**Records shown:**
=====

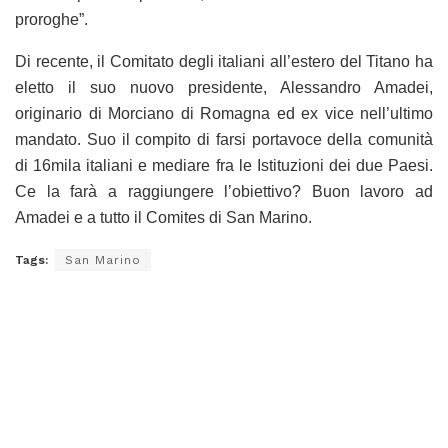
proroghe”.
Di recente, il Comitato degli italiani all’estero del Titano ha
eletto il suo nuovo presidente, Alessandro Amadei,
originario di Morciano di Romagna ed ex vice nell’ultimo
mandato. Suo il compito di farsi portavoce della comunità
di 16mila italiani e mediare fra le Istituzioni dei due Paesi.
Ce la farà a raggiungere l’obiettivo? Buon lavoro ad
Amadei e a tutto il Comites di San Marino.
Tags:
San Marino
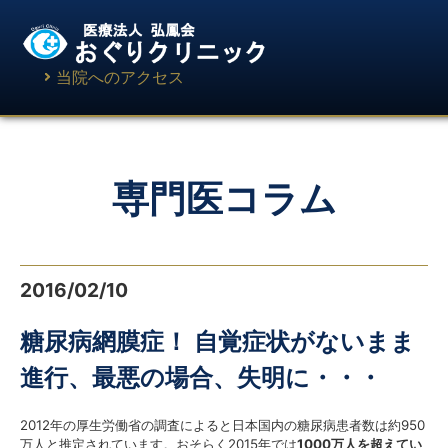
当院へのアクセス
専門医コラム
2016/02/10
糖尿病網膜症！ 自覚症状がないまま
進行、最悪の場合、失明に・・・
2012年の厚生労働省の調査によると日本国内の糖尿病患者数は約950
万人と推定されています。おそらく2015年では
1000万人を超えてい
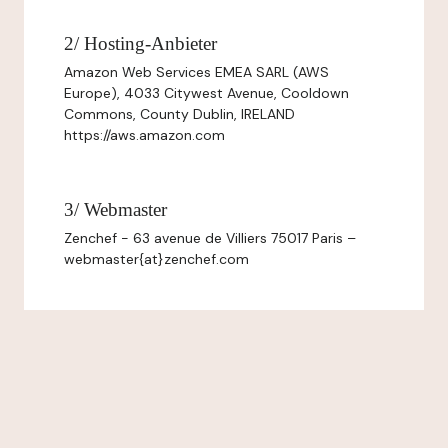
2/ Hosting-Anbieter
Amazon Web Services EMEA SARL (AWS
Europe), 4033 Citywest Avenue, Cooldown
Commons, County Dublin, IRELAND
https://aws.amazon.com
3/ Webmaster
Zenchef - 63 avenue de Villiers 75017 Paris –
webmaster{at}zenchef.com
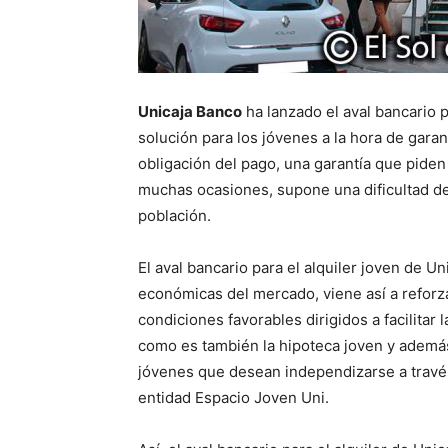
Unicaja Banco
ha lanzado el aval bancario p
solución para los jóvenes a la hora de garant
obligación del pago, una garantía que piden 
muchas ocasiones, supone una dificultad de 
población.
El aval bancario para el alquiler joven de U
económicas del mercado, viene así a reforza
condiciones favorables dirigidos a facilita
como es también la hipoteca joven y además
jóvenes que desean independizarse a través
entidad Espacio Joven Uni.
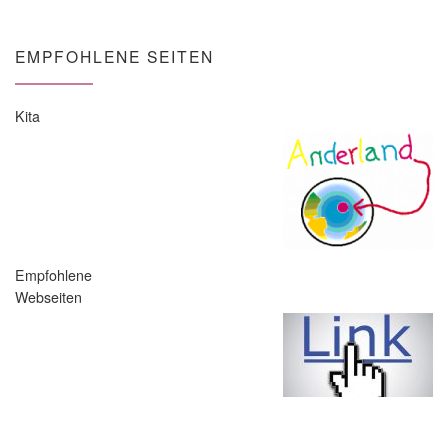
EMPFOHLENE SEITEN
Kita
Empfohlene
Webseiten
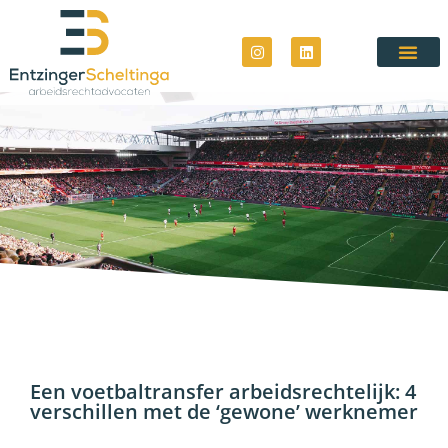
Een voetbaltransfer arbeidsrechtelijk: 4
verschillen met de ‘gewone’ werknemer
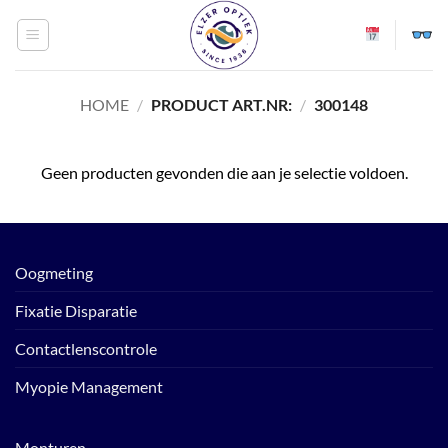
Ga
naar
inhoud
HOME
/
PRODUCT ART.NR:
/
300148
Geen producten gevonden die aan je selectie voldoen.
Oogmeting
Fixatie Disparatie
Contactlenscontrole
Myopie Management
Monturen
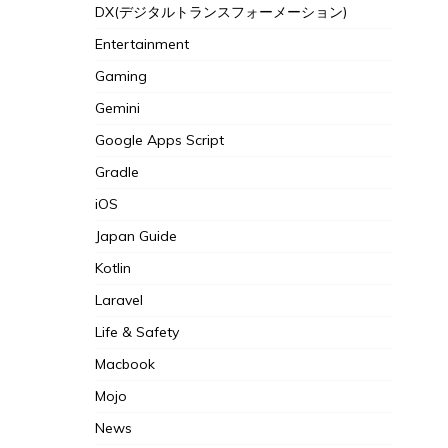
DX(デジタルトランスフォーメーション)
Entertainment
Gaming
Gemini
Google Apps Script
Gradle
iOS
Japan Guide
Kotlin
Laravel
Life & Safety
Macbook
Mojo
News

=====

**Problem to work on:** Could you count how many lines of the listing above contain the word "aval" and give only that number?

**Final answer:** 2